塾で受験対策の授業をしていると,受験は点取りゲームだなということをつくづく実感する。時間内にいかに多くの点をたたき出すか,に焦点を当て,それにコミットすることが受験においては何よりも大切であって,こだわりやプライド,強すぎる感情,好奇心などがあると点を稼ぐことは難しくなる。生徒の成績を上げること,希望の学校に進学させることが私たちの塾の目的であり,生徒も親も望んでいることなので,私は目的に沿うことをしているわけだが,同時に少しだけ違和感も感じている。
私が担当している塾の中学生たちは先月から,入試や模試の過去問を解きまくるフェーズに入っている。入試問題の形式は,公立高校においてもそれぞれの私立高校においても毎年大きく変わっていないので,過去問をやればやるだけ生徒たちは問題形式に慣れていく。問題形式に慣れるということは点を稼ぐためにはしておいて損のないことだ。もちろん本番の入試ではどんな問題が出されるか分からないが,入試問題を作ることは労力も時間もかかること,教育内容が前年とそれほど変化していないことを踏まえれば,問題形式が大幅に変わることは考えにくい。よって,本番の際,これまで何度も練習してきたように解き進めていけばいいので,問題形式に慣れていれば心の余裕が少しは生まれてくるであろう。

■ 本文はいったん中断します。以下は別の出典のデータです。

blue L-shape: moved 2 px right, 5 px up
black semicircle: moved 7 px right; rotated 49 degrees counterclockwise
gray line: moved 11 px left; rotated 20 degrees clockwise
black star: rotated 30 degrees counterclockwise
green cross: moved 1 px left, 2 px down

そんな中,過去問をたくさん解いてきた要領のよい生徒たちにある傾向がみられるようになってきた。英作文の解答で頻発しているのだが,生徒たちは点をとるための文章しか書かなくなった。例えば英作文の問題では,与えられたテーマについて3文程度で書くことが求められる。テーマに沿っていれば,基本的には何を書いてもよい。最初のころはそれぞれのテーマについて考えて書いていた様子が見られたが,今は型にはまった文章であり,1つ1つの文もこれまでに書いた文の中の正しい文の使い回しが多く,I like ○○.といった簡単な文のみでおさまっている。杓子定規な解答も多い。解答に書かれていることについて質問してみると,実際はそう思っていないけど,とりあえず点がとれる解答を,というのがほとんどだ。
減点法での採点ゆえ,英作文で得点を上げるには,自分が分かっている表現のみでシンプルな文を作ることがコツである。そうすることで短時間でその問題を終わらせることもできる。だから,私もそうやって解答を作るように教えているし,であるならなおさらそういう解答が出てくるのは当然のことだ。でもやはり違和感はぬぐえない。私の個人的な気持ちとしては,生徒たちが実際に考えていることや言いたいことを英語で表現する方法を身につけてほしい。そのほうが生徒たちにとっても楽しいだろうし,将来役に立つだろう。それに,それが学ぶということだとも思う。しかし,そんな思いは受験ではお呼びでないのだ。書きたいことを自由に書いて満点になるなら何も問題はないが,生徒にそこまでの英語力はないし,それを実現するためには時間も足りない。よって,高得点だけどその人らしさの反映されない,面白みのない英作文が増産されていく。そして,自分の書きたいことを書きたいという思いが強い生徒や,要領よくできない生徒は,ささいなミスを連発して点を落としていくこととなる。個人的にはそれもなんだか切ない。
とはいえ,受験には人生を左右するという面もあるわけで,そういうルールで行われている以上それに乗っかるしかない。受験で勝たなければ,生徒たちは自分が思い描く高校生活のスタートラインに立てない。私自身もそれに乗っかったから,その後の生活が開けた。なので今は点取りゲームにコミットする次第である。